§ Action item:
Locate every line in the material below that has the word "pixel". Copy each of those lines.

§ Given records:
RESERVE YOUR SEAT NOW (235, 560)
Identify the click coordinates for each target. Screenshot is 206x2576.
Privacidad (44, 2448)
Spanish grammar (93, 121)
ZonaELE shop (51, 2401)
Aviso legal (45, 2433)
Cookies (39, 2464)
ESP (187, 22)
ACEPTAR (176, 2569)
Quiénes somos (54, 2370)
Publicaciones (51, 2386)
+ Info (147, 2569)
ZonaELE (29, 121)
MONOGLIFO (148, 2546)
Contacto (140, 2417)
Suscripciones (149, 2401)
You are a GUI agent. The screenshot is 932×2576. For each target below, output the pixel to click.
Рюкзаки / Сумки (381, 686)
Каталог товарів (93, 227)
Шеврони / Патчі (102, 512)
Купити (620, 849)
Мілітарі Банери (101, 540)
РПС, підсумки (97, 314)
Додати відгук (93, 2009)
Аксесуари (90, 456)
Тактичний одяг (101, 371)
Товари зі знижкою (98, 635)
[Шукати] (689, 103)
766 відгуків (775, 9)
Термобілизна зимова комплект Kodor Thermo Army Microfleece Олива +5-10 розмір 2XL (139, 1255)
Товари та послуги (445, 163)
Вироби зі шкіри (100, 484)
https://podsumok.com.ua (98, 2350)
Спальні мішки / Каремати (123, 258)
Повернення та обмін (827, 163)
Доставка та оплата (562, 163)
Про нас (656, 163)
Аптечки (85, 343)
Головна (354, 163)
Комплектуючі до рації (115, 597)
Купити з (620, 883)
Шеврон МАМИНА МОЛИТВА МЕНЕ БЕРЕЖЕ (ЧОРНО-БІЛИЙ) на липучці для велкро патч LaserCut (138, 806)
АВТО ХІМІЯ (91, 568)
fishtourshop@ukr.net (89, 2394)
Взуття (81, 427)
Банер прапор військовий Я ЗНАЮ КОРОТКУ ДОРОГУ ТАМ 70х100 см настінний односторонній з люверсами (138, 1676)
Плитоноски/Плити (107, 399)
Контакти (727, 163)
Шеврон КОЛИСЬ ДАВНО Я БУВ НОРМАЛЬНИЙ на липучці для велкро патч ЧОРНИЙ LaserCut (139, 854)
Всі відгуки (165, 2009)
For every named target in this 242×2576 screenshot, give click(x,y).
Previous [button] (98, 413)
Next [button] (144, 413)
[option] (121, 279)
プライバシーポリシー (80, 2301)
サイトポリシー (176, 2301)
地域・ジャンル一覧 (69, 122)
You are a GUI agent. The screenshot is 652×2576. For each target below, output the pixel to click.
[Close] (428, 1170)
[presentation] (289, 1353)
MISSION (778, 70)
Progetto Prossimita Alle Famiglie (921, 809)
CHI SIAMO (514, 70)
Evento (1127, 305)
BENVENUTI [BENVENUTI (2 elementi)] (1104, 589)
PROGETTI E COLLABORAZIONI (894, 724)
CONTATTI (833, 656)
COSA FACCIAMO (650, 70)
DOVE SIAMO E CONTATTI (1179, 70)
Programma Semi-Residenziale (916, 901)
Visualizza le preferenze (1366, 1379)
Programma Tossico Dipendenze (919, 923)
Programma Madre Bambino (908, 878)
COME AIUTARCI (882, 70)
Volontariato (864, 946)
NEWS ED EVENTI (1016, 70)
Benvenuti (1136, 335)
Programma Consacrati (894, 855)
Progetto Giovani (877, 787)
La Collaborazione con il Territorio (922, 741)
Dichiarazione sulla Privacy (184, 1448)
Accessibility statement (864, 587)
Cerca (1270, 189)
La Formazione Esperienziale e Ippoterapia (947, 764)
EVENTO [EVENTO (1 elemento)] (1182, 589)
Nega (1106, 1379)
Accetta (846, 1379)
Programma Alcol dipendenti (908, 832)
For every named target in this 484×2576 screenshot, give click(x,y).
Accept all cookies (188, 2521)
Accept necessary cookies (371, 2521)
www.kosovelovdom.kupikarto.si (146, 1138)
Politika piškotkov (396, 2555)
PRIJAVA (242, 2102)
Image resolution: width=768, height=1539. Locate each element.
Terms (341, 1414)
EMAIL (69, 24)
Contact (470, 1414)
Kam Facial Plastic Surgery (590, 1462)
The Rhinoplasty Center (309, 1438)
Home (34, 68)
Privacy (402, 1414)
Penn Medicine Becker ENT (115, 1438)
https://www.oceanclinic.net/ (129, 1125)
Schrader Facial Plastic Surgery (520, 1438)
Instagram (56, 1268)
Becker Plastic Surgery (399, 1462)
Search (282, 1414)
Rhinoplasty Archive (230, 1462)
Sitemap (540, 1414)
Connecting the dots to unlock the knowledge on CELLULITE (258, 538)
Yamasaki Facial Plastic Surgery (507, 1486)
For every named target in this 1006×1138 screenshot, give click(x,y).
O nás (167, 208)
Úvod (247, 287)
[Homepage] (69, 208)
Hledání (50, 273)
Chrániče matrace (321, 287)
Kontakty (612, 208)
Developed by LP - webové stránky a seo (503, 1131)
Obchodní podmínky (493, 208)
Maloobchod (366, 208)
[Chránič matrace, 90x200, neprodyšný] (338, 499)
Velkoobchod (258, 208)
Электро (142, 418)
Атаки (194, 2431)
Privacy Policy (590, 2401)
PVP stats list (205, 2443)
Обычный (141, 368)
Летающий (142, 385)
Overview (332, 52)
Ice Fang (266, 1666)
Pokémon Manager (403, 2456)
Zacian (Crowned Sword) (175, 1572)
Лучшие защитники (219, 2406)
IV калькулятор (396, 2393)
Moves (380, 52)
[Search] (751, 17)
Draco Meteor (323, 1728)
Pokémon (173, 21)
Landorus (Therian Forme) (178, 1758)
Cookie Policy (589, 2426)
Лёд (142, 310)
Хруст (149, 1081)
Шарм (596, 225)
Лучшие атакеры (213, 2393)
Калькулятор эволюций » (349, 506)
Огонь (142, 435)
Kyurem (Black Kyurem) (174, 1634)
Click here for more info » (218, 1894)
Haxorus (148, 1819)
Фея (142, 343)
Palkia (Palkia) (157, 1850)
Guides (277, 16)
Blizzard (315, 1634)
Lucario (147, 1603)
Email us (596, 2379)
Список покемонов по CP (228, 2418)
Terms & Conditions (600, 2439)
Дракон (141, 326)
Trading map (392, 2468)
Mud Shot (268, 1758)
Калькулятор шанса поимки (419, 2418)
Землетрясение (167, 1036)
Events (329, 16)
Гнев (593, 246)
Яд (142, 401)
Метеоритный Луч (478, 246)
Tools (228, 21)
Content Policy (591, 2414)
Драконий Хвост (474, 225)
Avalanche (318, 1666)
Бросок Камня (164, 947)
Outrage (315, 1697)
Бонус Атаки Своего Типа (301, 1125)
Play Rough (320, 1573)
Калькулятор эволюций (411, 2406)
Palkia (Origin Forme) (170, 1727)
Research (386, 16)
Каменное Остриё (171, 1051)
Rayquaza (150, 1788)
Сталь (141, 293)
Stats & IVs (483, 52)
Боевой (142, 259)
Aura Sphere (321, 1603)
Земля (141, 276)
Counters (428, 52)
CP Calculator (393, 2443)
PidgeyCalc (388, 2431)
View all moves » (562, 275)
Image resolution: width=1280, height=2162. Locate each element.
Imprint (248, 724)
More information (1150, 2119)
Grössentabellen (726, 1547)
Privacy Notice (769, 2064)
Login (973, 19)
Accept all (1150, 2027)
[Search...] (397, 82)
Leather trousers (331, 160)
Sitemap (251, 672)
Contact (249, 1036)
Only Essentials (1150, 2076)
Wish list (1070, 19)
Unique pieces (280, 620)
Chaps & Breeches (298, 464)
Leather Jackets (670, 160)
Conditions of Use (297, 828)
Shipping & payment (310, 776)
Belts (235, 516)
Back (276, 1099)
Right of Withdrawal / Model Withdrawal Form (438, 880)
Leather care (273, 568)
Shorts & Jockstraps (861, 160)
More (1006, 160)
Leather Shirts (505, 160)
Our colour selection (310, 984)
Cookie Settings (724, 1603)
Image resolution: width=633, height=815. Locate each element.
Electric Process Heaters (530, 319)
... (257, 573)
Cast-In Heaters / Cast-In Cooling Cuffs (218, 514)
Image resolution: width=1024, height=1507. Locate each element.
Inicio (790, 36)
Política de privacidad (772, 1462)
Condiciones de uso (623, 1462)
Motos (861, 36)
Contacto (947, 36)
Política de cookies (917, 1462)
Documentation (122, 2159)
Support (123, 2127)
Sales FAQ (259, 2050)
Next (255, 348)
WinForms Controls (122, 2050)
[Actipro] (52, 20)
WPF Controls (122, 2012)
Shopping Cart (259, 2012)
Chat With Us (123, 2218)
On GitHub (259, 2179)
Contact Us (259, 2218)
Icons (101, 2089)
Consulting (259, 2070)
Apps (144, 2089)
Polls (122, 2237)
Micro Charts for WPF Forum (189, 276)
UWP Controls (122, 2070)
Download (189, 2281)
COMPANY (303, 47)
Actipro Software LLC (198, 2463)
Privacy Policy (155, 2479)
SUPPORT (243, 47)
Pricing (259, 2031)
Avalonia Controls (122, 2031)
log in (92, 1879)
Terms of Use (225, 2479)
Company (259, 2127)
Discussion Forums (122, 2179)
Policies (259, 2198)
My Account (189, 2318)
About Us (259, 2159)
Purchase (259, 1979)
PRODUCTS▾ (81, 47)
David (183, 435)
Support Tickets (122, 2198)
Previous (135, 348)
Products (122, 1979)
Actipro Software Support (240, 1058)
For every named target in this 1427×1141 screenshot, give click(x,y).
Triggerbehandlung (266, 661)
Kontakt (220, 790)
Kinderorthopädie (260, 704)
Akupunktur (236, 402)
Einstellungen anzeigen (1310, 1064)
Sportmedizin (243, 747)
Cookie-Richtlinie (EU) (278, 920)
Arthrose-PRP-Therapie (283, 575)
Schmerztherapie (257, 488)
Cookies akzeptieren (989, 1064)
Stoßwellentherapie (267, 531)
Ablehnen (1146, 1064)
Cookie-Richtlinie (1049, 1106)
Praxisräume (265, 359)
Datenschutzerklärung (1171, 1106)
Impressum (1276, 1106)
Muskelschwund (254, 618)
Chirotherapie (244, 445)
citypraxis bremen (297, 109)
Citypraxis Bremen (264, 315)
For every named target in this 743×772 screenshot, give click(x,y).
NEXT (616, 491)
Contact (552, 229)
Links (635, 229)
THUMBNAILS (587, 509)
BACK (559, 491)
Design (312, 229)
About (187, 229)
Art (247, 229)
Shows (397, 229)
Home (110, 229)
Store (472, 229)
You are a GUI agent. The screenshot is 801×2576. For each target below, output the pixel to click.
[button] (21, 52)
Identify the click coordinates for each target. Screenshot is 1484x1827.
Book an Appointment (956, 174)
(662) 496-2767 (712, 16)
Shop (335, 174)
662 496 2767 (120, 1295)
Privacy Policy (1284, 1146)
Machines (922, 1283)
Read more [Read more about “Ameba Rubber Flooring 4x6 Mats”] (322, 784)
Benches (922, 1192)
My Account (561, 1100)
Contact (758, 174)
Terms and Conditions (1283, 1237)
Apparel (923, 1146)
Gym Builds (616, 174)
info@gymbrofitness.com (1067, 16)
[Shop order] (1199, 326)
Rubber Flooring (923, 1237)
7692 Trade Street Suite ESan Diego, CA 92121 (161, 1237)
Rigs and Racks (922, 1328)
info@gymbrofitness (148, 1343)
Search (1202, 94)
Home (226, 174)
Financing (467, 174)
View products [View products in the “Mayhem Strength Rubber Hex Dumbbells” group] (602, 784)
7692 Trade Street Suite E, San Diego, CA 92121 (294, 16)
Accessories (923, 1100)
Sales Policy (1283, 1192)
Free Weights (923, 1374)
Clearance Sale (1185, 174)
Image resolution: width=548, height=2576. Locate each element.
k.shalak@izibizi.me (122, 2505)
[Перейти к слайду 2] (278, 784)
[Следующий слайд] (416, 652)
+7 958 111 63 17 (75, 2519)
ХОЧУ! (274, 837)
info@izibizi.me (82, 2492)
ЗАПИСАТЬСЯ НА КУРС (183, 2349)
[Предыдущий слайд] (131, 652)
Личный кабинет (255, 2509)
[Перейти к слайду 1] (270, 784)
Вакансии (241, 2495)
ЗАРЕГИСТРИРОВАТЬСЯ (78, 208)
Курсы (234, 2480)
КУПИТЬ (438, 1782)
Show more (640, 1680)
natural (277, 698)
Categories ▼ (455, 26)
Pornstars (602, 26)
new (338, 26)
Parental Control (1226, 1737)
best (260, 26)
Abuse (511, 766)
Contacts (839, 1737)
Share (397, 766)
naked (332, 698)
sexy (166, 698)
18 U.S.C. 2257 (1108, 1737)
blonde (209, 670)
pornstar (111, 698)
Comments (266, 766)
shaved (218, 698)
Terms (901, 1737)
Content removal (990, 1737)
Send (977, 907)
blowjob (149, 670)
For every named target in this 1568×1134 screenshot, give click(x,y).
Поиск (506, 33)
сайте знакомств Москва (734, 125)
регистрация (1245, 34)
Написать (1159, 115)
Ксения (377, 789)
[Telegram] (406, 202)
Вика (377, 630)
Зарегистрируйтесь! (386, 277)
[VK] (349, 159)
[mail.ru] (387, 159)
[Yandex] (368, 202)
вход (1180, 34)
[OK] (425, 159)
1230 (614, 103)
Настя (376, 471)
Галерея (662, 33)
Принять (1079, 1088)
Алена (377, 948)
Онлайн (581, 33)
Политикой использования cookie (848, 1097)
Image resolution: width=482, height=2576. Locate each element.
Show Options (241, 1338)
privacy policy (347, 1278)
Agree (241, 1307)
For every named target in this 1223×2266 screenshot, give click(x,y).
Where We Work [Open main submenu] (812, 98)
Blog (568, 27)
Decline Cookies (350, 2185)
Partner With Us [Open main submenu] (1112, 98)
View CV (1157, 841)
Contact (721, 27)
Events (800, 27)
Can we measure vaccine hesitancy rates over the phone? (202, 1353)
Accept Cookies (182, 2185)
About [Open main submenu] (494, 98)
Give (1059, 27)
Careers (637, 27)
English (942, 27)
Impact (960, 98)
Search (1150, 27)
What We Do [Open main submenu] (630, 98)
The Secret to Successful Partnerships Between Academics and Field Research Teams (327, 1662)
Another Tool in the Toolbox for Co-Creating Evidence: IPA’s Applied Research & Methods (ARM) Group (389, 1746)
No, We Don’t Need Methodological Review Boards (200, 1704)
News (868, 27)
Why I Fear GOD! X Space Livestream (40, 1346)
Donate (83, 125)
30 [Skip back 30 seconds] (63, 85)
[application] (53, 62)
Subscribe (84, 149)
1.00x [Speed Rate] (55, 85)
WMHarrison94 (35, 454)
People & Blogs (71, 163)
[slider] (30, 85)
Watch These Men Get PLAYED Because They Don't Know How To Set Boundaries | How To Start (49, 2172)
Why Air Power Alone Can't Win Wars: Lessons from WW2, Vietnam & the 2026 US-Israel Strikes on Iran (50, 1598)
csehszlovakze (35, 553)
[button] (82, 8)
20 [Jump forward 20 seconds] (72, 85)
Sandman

§ Response box:
You are a GUI agent. The screenshot is 932×2576. For each target below, output the pixel to click.
You are a GUI agent. The screenshot is 652×2576. For each target below, output the pixel to click.
You are a GUI agent. The screenshot is 801×2576. For each target below, output the pixel to click.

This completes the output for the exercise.